■ Page-level text extractions
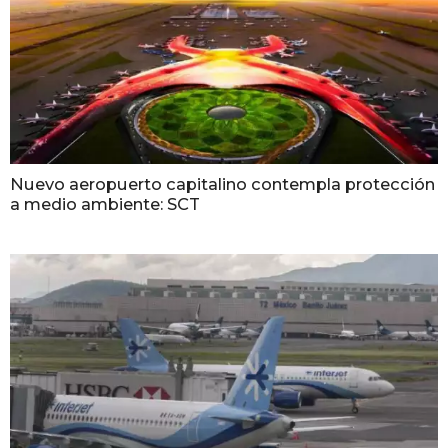
Nuevo aeropuerto capitalino contempla protección
a medio ambiente: SCT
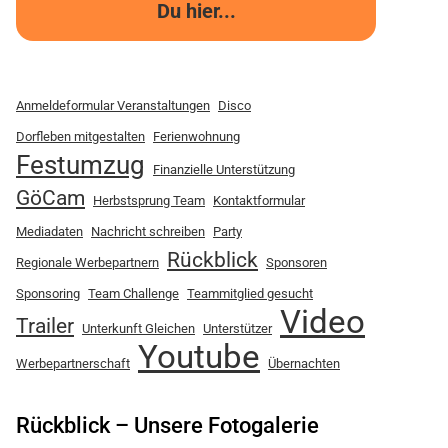
Du hier...
Anmeldeformular Veranstaltungen
Disco
Dorfleben mitgestalten
Ferienwohnung
Festumzug
Finanzielle Unterstützung
GöCam
Herbstsprung Team
Kontaktformular
Mediadaten
Nachricht schreiben
Party
Rückblick
Regionale Werbepartnern
Sponsoren
Sponsoring
Team Challenge
Teammitglied gesucht
Video
Trailer
Unterkunft Gleichen
Unterstützer
Youtube
Werbepartnerschaft
Übernachten
Rückblick – Unsere Fotogalerie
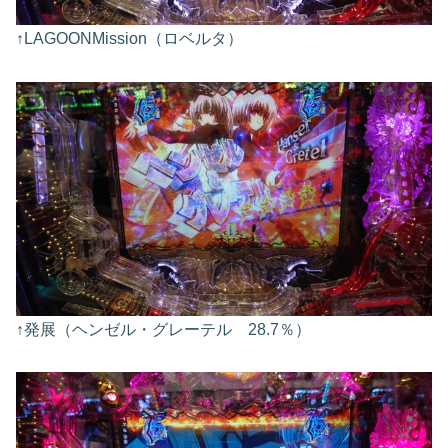
↑LAGOONMission（ロベルタ）
↑発展（ヘンゼル・グレーテル 28.7％）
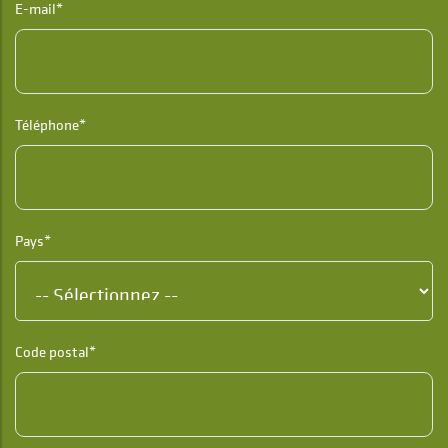
E-mail*
Téléphone*
Pays*
Code postal*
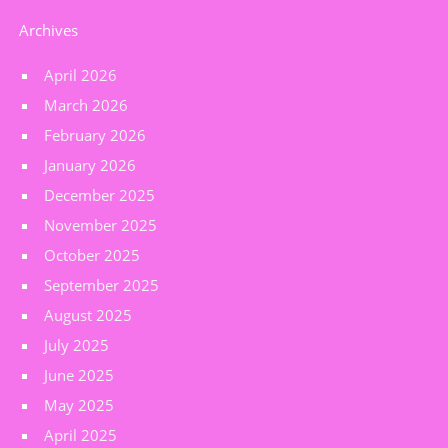
Archives
April 2026
March 2026
February 2026
January 2026
December 2025
November 2025
October 2025
September 2025
August 2025
July 2025
June 2025
May 2025
April 2025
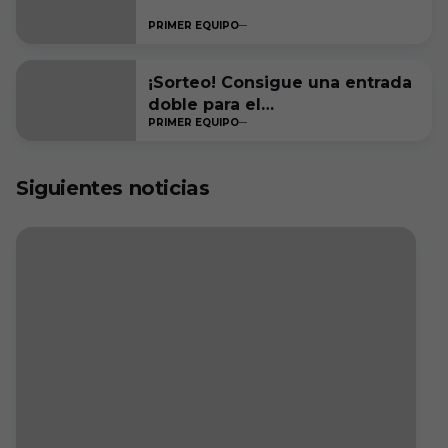
PRIMER EQUIPO
¡Sorteo! Consigue una entrada
doble para el
PRIMER EQUIPO
#RacingFerrolBurgosCF
Siguientes noticias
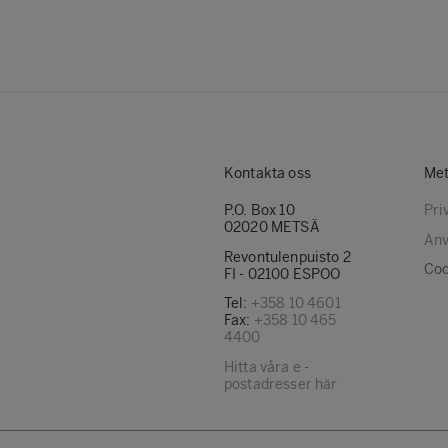
Kontakta oss
Met
P.O. Box 10
Pri
02020 METSÄ
Anv
Revontulenpuisto 2
Coo
FI - 02100 ESPOO
Tel:
+358 10 4601
Fax:
+358 10 465
4400
Hitta våra e -
postadresser här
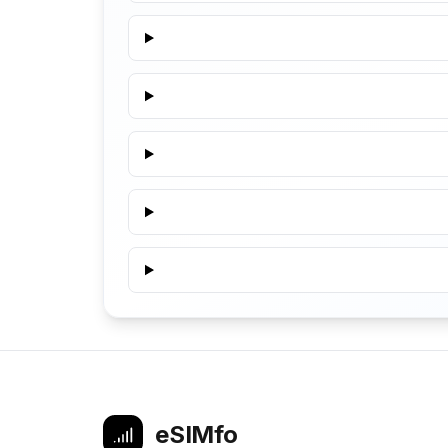
eSIMfo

■ Exercise details
Repeat exactly the lines above, starting at the one that contains "November 2025" and stopping at the last line of the entries, and leave out the pictures.

■ Completed exercise
November 2025
October 2025
September 2025
August 2025
July 2025
June 2025
May 2025
April 2025
PRIMER EQUIPO
¡Sorteo! Consigue una entrada
doble para el
PRIMER EQUIPO
#RacingFerrolBurgosCF
Siguientes noticias
Kontakta oss
Met
P.O. Box 10
Pri
02020 METSÄ
Anv
Revontulenpuisto 2
Coo
FI - 02100 ESPOO
Tel:
+358 10 4601
Fax:
+358 10 465
4400
Hitta våra e -
postadresser här
eSIMfo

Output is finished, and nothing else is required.